With the above output, we can see that there are a number of retransmitted segments, packets pruned from the receive queue due to socket buffer overrun, packets collapsed in receive queue due to low socket buffer, and others.
To fix this issue, I took a look at the current default settings for 3 parameters, the network device backlog and tcp read and write buffer sizes:
# sysctl -a | egrep 'max_backlog|tcp_rmem|tcp_wmem' net.core.netdev_max_backlog = 1000 net.ipv4.tcp_rmem = 4096 87380 6291456 net.ipv4.tcp_wmem = 4096 20480 4194304
The default backlog size is pretty small at 1000 units. The read and write memory are also pretty small for a production server that handles large amounts of web traffic. The first value is the minimum memory allocated to each network socket, the second is the default amount of memory alloated to each network socket, and the third is the maximum amount. The reason for these three numbers is to allow the OS to manage the buffers with regard to various load conditions.
To adjust these values, I typically make an entry or modification to /etc/sysctl.conf and then issue the ‘sysctl -p’ command to read them into memory.
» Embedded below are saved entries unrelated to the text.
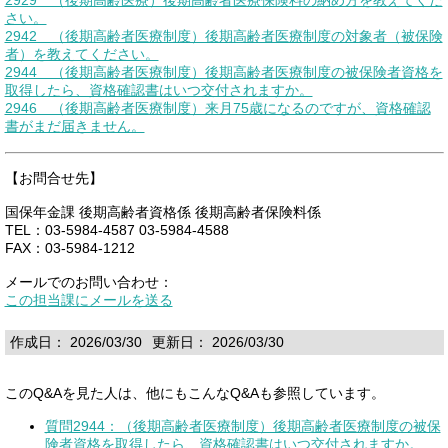
さい。
2942 （後期高齢者医療制度）後期高齢者医療制度の対象者（被保険
者）を教えてください。
2944 （後期高齢者医療制度）後期高齢者医療制度の被保険者資格を
取得したら、資格確認書はいつ交付されますか。
2946 （後期高齢者医療制度）来月75歳になるのですが、資格確認
書がまだ届きません。
【お問合せ先】
国保年金課 後期高齢者資格係 後期高齢者保険料係
TEL：03-5984-4587 03-5984-4588
FAX：03-5984-1212
メールでのお問い合わせ：
この担当課にメールを送る
作成日： 2026/03/30
更新日： 2026/03/30
このQ&Aを見た人は、他にもこんなQ&Aも参照しています。
質問2944：（後期高齢者医療制度）後期高齢者医療制度の被保
険者資格を取得したら、資格確認書はいつ交付されますか。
I made a few adjustments to these values to get to the values seen below. After each modification, I would test service performance to ensure the system was operating smoothly and without bottlenecks on CPU, memory, disk, or network. Keep in mind that larger values result in larger memory consumption, especially with more network connections, which requires a careful analysis of memory and swap usage after tuning and performance testing.
net.core.netdev_max_backlog = 10000 net.ipv4.tcp_rmem = 20480 174760 25165824 net.ipv4.tcp_wmem = 20480 174760 25165824
These values produced a much quicker response from the web service and reduced page load times by over half a second for each page, as well as cleaning up network statistic failures, queue, and backlog errors.
I think that the default EC2 values are far too conservative and this might be due to the marketing around the larger instances being more IO performant. I’d highly recommend tuning the TCP stack to get more performance from smaller instances.